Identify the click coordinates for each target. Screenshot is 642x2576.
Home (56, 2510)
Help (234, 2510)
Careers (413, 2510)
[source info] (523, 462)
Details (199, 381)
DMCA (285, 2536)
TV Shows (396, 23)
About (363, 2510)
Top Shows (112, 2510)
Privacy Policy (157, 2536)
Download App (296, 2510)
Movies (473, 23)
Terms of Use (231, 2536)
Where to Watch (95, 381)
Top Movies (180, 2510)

..........

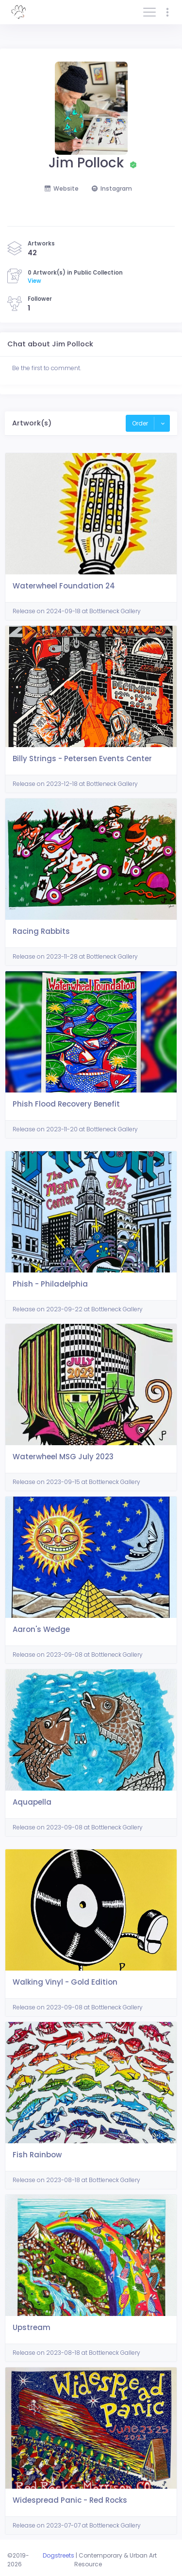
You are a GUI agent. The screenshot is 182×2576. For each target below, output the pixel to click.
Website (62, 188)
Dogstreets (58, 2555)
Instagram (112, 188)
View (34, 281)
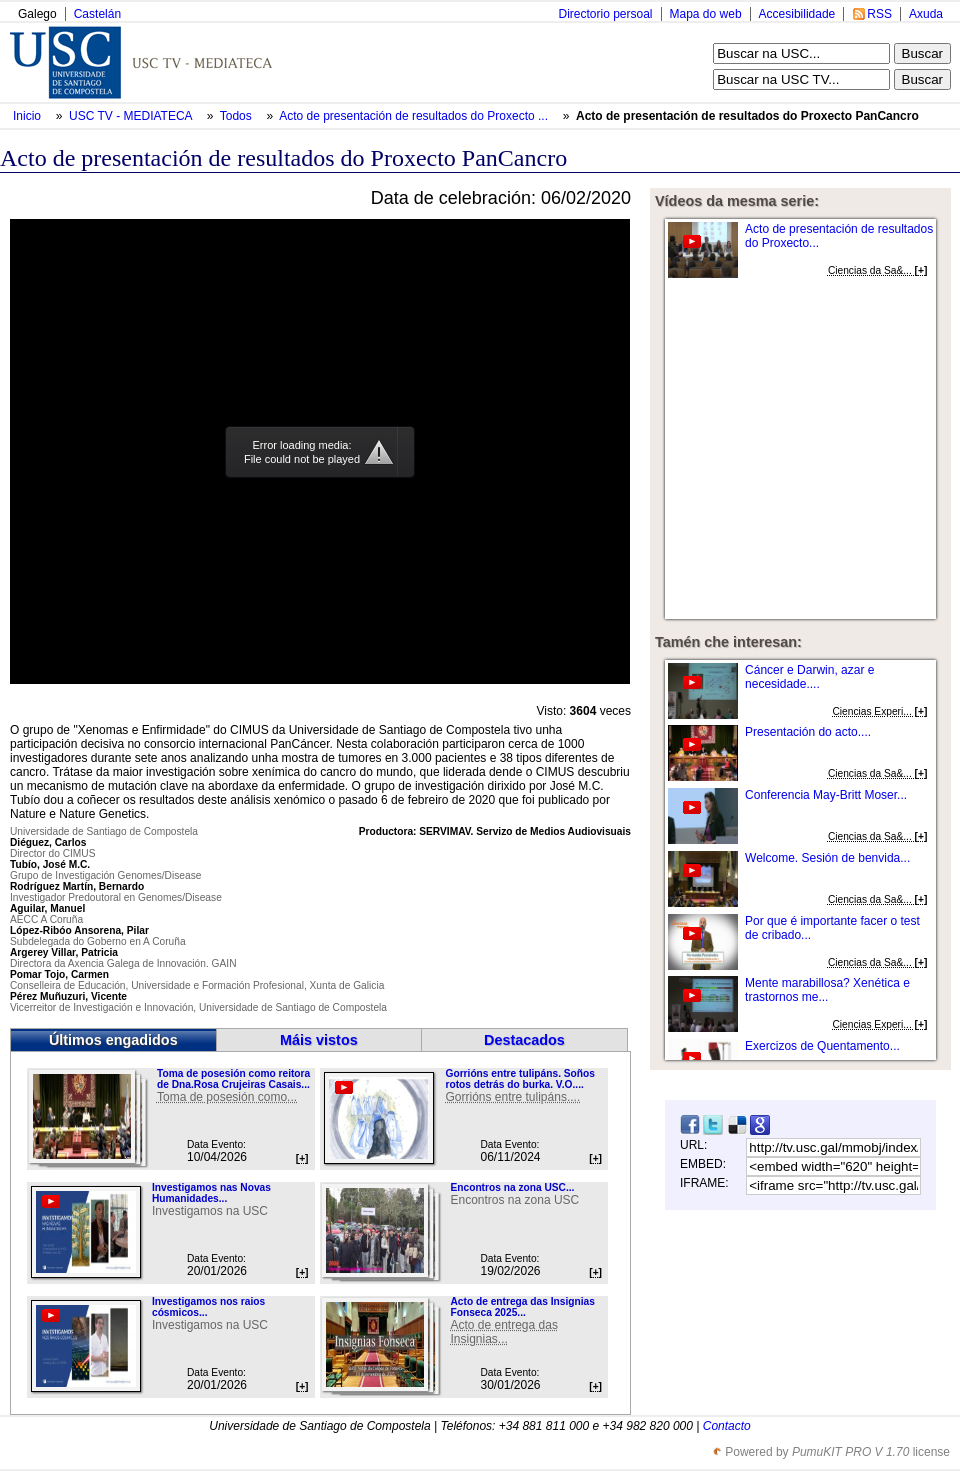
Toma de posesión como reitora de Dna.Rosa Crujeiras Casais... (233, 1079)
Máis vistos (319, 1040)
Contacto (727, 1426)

..........

What are the lines above, starting at the one with "Toma de posesión" and ending at the one with "Contacto (727, 1426)"? Give them again exactly, and only them.

▶ [EXPECTED ANSWER]
Toma de posesión como reitora de Dna.Rosa Crujeiras Casais... (233, 1079)
Máis vistos (319, 1040)
Contacto (727, 1426)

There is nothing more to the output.